The young man continued, “Well I is Jagdeo breda. Five months ago he went to see you. He wife was good sick. She was making baby. He went and see you. You remember now?”
“Jagdeo?”
“You was supposed to help the gyal but you wok ah obeah on she instead. After you finish your obeah the gyal dead and the baby dead and meh breda drink poison and dead. You say you woulda help him and look what happen. Evil? Tell me ‘bout evil nah.”
The goat made its way to a clearing next to the tree and stood only a few feet away from the men. It shook its massive head, hooved at the ground and starred at them, as if it understood every word that had been uttered. The young man took his hat, threw it on the ground and looked the old man directly in its eyes.
The young man continued, “You quiet now? Eh? You feel I dotish. You feel you alone who does wok obeah in Trinidad?”
The old man did not reply.
The young man continued, “Well I went by Modda Cocoyea. It eh have nobody more powerful in obeah than she. You know ‘bout she?”
“I know ‘bout she. But she does dabble in black obeah. I doh do that.”
The young man moved even closer to the old man, his black eyes fixed firmly on him. The old man remained rooted to the spot where he was sitting. A fear seized him and he looked up at the young man helplessly.
“Modda Cocoyea tell me people like you is big big fraud. You taking all the Syrian money and helping them with your obeah but you licking up poor people like me and meh breda.”
“Wha you talking ‘bout son?”
“And you know what else she tell me?” She tell me the truth ‘bout human sacrifice. She tell me that the more powerful the human sacrifice, the more powerful you go get. And it have nobody more powerful than a man who does talk to the spirits.”
“Modda Cocoyea just want your money son. I come here to help you get back your woman. How much Cocoyea charge you? What she promise you? Let me help you. Sacrifice the goat and the gyal go come back to you and everything go be good.”
“You feel I call you here for me to get back a gyal? I doh need no gyal. Me? I fed up suffer. I want what the Syrian them was born with,” the young man said beating his chest. “I want this piece of land hyar. I want my share too.”
The goat began bleating; louder and louder and louder.
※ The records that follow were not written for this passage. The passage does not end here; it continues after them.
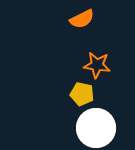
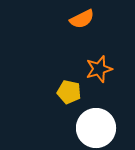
orange star: moved 2 px right, 4 px down; rotated 24 degrees counterclockwise
yellow pentagon: moved 13 px left, 2 px up
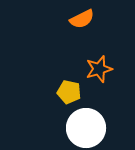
white circle: moved 10 px left
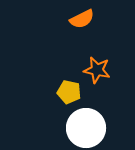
orange star: moved 2 px left, 1 px down; rotated 28 degrees clockwise
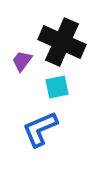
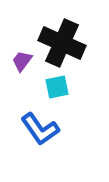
black cross: moved 1 px down
blue L-shape: rotated 102 degrees counterclockwise
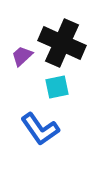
purple trapezoid: moved 5 px up; rotated 10 degrees clockwise
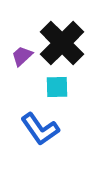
black cross: rotated 21 degrees clockwise
cyan square: rotated 10 degrees clockwise
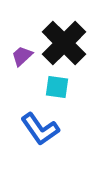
black cross: moved 2 px right
cyan square: rotated 10 degrees clockwise
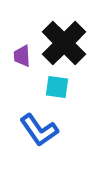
purple trapezoid: rotated 50 degrees counterclockwise
blue L-shape: moved 1 px left, 1 px down
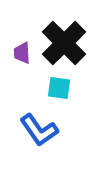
purple trapezoid: moved 3 px up
cyan square: moved 2 px right, 1 px down
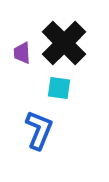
blue L-shape: rotated 123 degrees counterclockwise
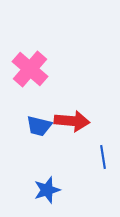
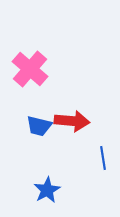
blue line: moved 1 px down
blue star: rotated 12 degrees counterclockwise
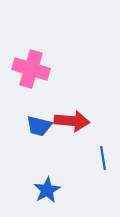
pink cross: moved 1 px right; rotated 24 degrees counterclockwise
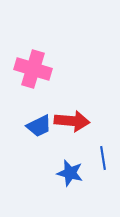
pink cross: moved 2 px right
blue trapezoid: rotated 40 degrees counterclockwise
blue star: moved 23 px right, 17 px up; rotated 28 degrees counterclockwise
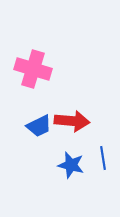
blue star: moved 1 px right, 8 px up
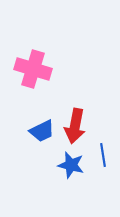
red arrow: moved 3 px right, 5 px down; rotated 96 degrees clockwise
blue trapezoid: moved 3 px right, 5 px down
blue line: moved 3 px up
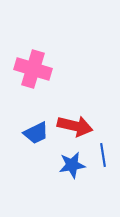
red arrow: rotated 88 degrees counterclockwise
blue trapezoid: moved 6 px left, 2 px down
blue star: moved 1 px right; rotated 24 degrees counterclockwise
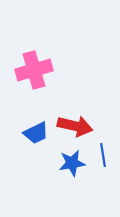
pink cross: moved 1 px right, 1 px down; rotated 33 degrees counterclockwise
blue star: moved 2 px up
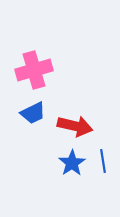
blue trapezoid: moved 3 px left, 20 px up
blue line: moved 6 px down
blue star: rotated 24 degrees counterclockwise
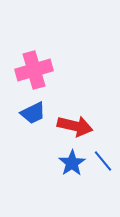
blue line: rotated 30 degrees counterclockwise
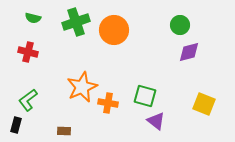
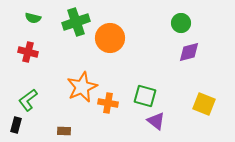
green circle: moved 1 px right, 2 px up
orange circle: moved 4 px left, 8 px down
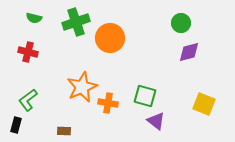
green semicircle: moved 1 px right
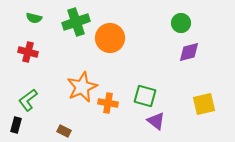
yellow square: rotated 35 degrees counterclockwise
brown rectangle: rotated 24 degrees clockwise
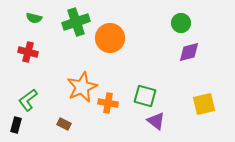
brown rectangle: moved 7 px up
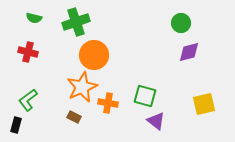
orange circle: moved 16 px left, 17 px down
brown rectangle: moved 10 px right, 7 px up
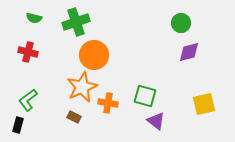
black rectangle: moved 2 px right
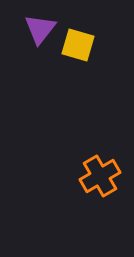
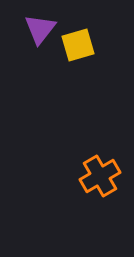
yellow square: rotated 32 degrees counterclockwise
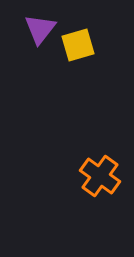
orange cross: rotated 24 degrees counterclockwise
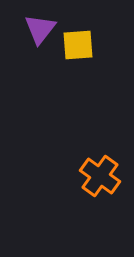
yellow square: rotated 12 degrees clockwise
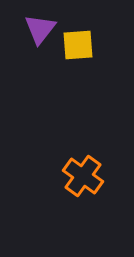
orange cross: moved 17 px left
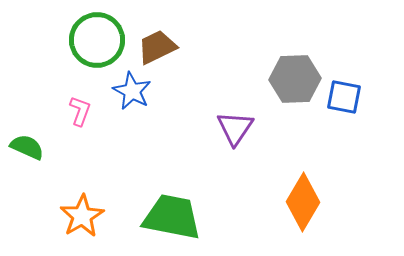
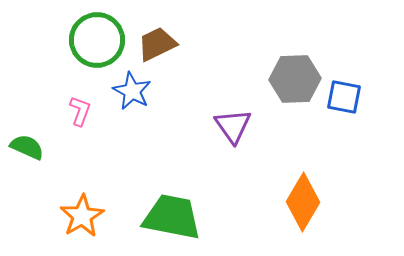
brown trapezoid: moved 3 px up
purple triangle: moved 2 px left, 2 px up; rotated 9 degrees counterclockwise
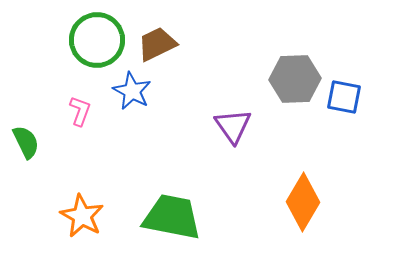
green semicircle: moved 1 px left, 5 px up; rotated 40 degrees clockwise
orange star: rotated 12 degrees counterclockwise
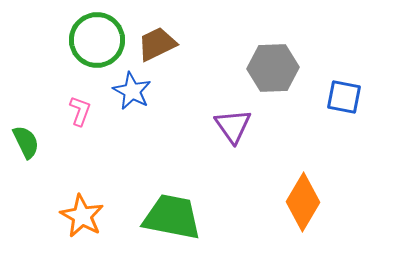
gray hexagon: moved 22 px left, 11 px up
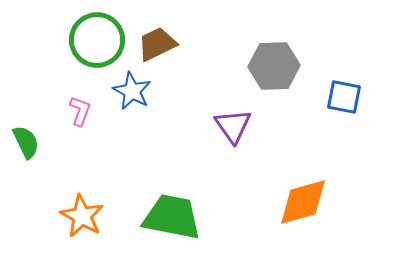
gray hexagon: moved 1 px right, 2 px up
orange diamond: rotated 44 degrees clockwise
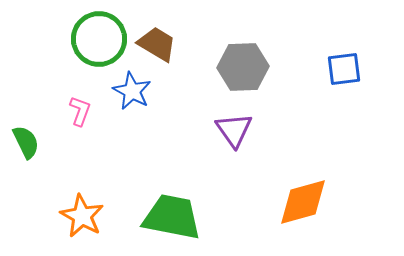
green circle: moved 2 px right, 1 px up
brown trapezoid: rotated 57 degrees clockwise
gray hexagon: moved 31 px left, 1 px down
blue square: moved 28 px up; rotated 18 degrees counterclockwise
purple triangle: moved 1 px right, 4 px down
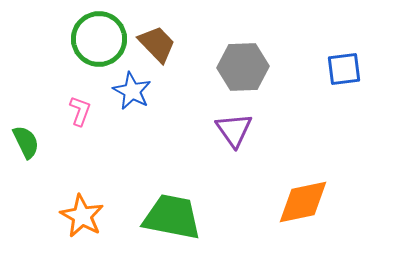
brown trapezoid: rotated 15 degrees clockwise
orange diamond: rotated 4 degrees clockwise
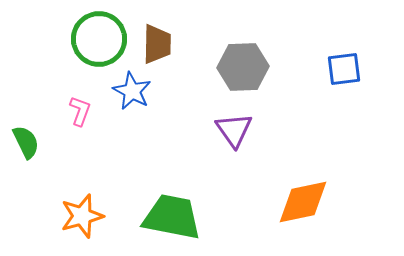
brown trapezoid: rotated 45 degrees clockwise
orange star: rotated 27 degrees clockwise
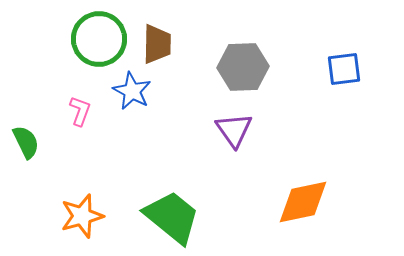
green trapezoid: rotated 28 degrees clockwise
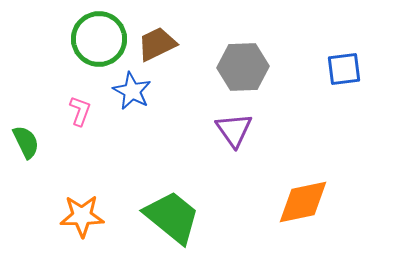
brown trapezoid: rotated 117 degrees counterclockwise
orange star: rotated 15 degrees clockwise
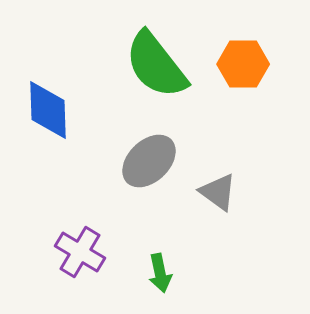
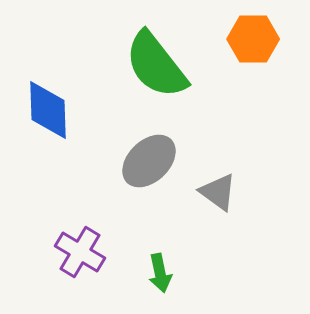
orange hexagon: moved 10 px right, 25 px up
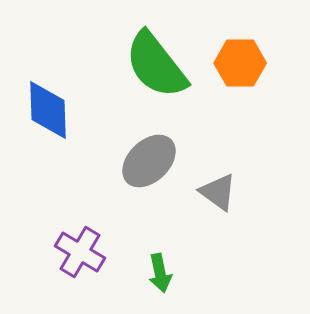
orange hexagon: moved 13 px left, 24 px down
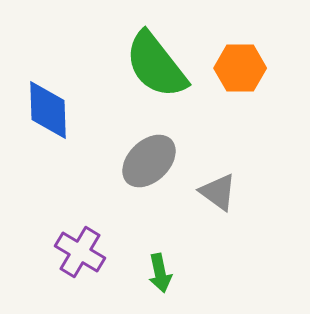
orange hexagon: moved 5 px down
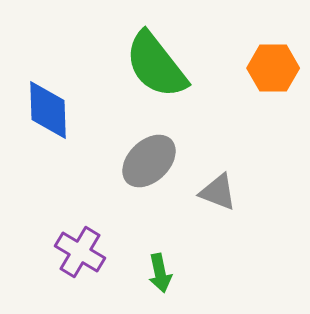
orange hexagon: moved 33 px right
gray triangle: rotated 15 degrees counterclockwise
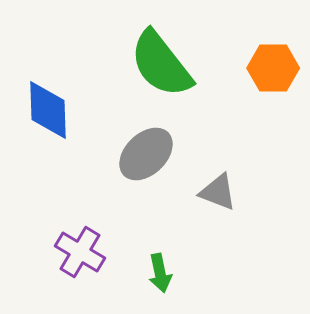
green semicircle: moved 5 px right, 1 px up
gray ellipse: moved 3 px left, 7 px up
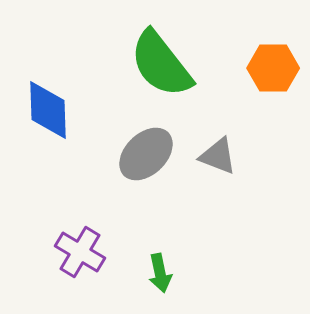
gray triangle: moved 36 px up
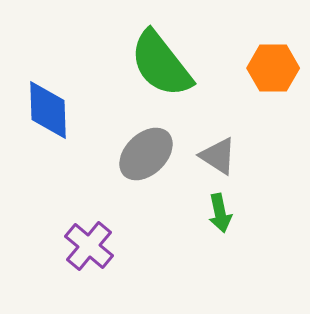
gray triangle: rotated 12 degrees clockwise
purple cross: moved 9 px right, 6 px up; rotated 9 degrees clockwise
green arrow: moved 60 px right, 60 px up
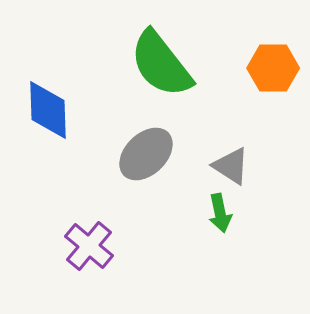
gray triangle: moved 13 px right, 10 px down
“Son, just chap the goat and leh we go we way nah. I doh wha no trouble. I is a old man.”
The young man said, “You feel is goat I come to sacrifice today? No no no old man…”
“Son, I like your fadda. Watch me like your fadda,” he said, as his voice cracked.
The young man’s fingers squeezed the handle of the cutlass and he took a deep breath.
“I doh have no father. My father dead long long time now.”
The goat let out a thunderous bleat.
And as the beast cried out, the young man raised the blade high above his head and brought it down with great ferocity onto the neck of the old man. Metal crashed against bone and the sound echoed across the valley. Fresh blood pitched out the open wound and spattered onto the young man’s face. He looked down and saw that the blade was stuck halfway through the old man’s neck.
With one hand he grabbed the old man’s hair as his other hand remained firmly on the blade’s handle. His eyes burned wide and wild and his nostrils flared as his arm sawed back and forth. Over and over again he continued sawing until the entire head was detached. When he was done, he held the gruesome offering up by the hair.
“Mujh par muskaan, Peela Raaja. Mujhe shakti do,” he whispered.
The goat let out a single bleat and began walking towards him. And as it walked, the angles of its body began to straighten as it slowly stood on its hind legs. With each step it shifted from the form of a beast to something else entirely. Tentacles formed from hooves. Horns receded inward. Its black hair morphed into a tattered cloak, coloured in yellow.
The young man’s eyes fell upon the creature’s face but its features held a malevolence too horrible to describe. Lowering his gaze, he placed the head of his sacrifice at the base of the silk cotton tree, his teeth bared in a feral smile. As he did so its roots turned and twisted and groaned. For a moment, the sky above tore apart and a rift appeared, just wide enough for the cold light of ancient black stars to shine through.
From the heavens raindrops fell, heavy and fat and a full moon shone, red and silent.